Reasons and Inspection for NAN loss during Seq2Seq training?

I have a Seq2Seq model that I’ve been training and working on for the past few months. Recently I did a couple of modifications in the data module loading and learning rate warm up etc. I also created a new dataset of 10million training pairs. During training, the model seems to go to NAN suddenly in the 3rd or 2nd epoch. This is really confusing since the loss doesn’t go high up or down. It just becomes NAN suddenly and in the 3rd epoch which means that it successfully went over the whole dataset Atleast once!

To troubleshoot I tried training my new model with my previous dataset and it seems to be training perfectly on the old dataset! I checked my new(large) dataset and removed all nan and null values from the dataset. What else can I check in the dataset to make sure it does not crash? It’s an NLP dataset of text sentence pairs. Like Machine Translation. I’m using the BERTTokenizerFast for tokenization.
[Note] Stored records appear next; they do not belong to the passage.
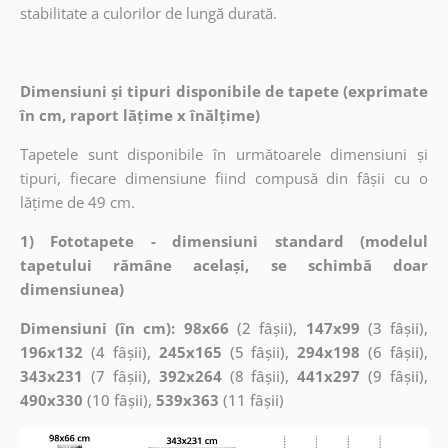
stabilitate a culorilor de lungă durată.
Dimensiuni și tipuri disponibile de tapete (exprimate
în cm, raport lățime x înălțime)
Tapetele sunt disponibile în următoarele dimensiuni și
tipuri, fiecare dimensiune fiind compusă din fâșii cu o
lățime de 49 cm.
1) Fototapete - dimensiuni standard (modelul
tapetului rămâne același, se schimbă doar
dimensiunea)
Dimensiuni (în cm): 98x66
(2 fâșii),
147x99
(3 fâșii),
196x132
(4 fâșii),
245x165
(5 fâșii),
294x198
(6 fâșii),
343x231
(7 fâșii),
392x264
(8 fâșii),
441x297
(9 fâșii),
490x330
(10 fâșii),
539x363
(11 fâșii)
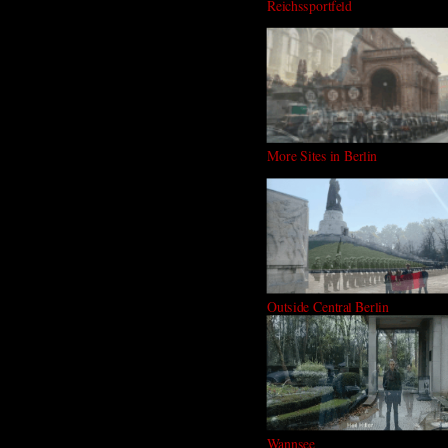
Reichssportfeld
More Sites in Berlin
Outside Central Berlin
Wannsee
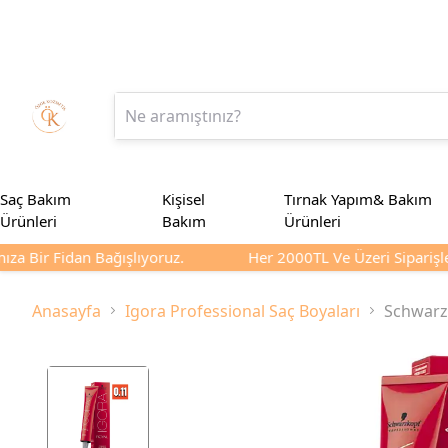
Saç Bakım
Kişisel
Tırnak Yapım& Bakım
Ürünleri
Bakım
Ürünleri
za Bir Fidan Bağışlıyoruz.
Her 2000TL Ve Üzeri Siparişler
Anasayfa
Igora Professional Saç Boyaları
Schwarzk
Since there are 10million rows, it’s kinda impossible to read through it manually.

I’m using pytorch-lightning with ddp-sharded and 16-bit precision for training in all the experiments.
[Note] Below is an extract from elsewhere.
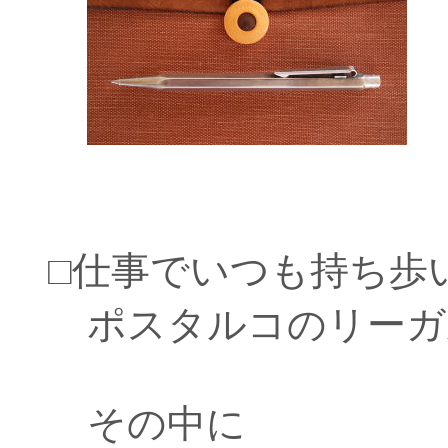
□仕事でいつも持ち歩
ポスタルコのリーガ
その中に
16 bit precision has a tendency to truncate values to 0 more often than 32 bit. this might be triggering a inf which might lead to a downwind nan. you can trigger a breakpoint by

  1. checking the output of the network (i.e. end of forward pass) for inf or nan. and stopping if you encounter it
  2. checking the first layer gradients for nan/inf ( i.e. end of the backward pass), and stopping the code (before optimizer.step is actually called and ends up corrupting your weights) if this happens

then you can inspect the conditions around which the nans arise ( was it in the forward or backward, had something to do with data/ float 16?)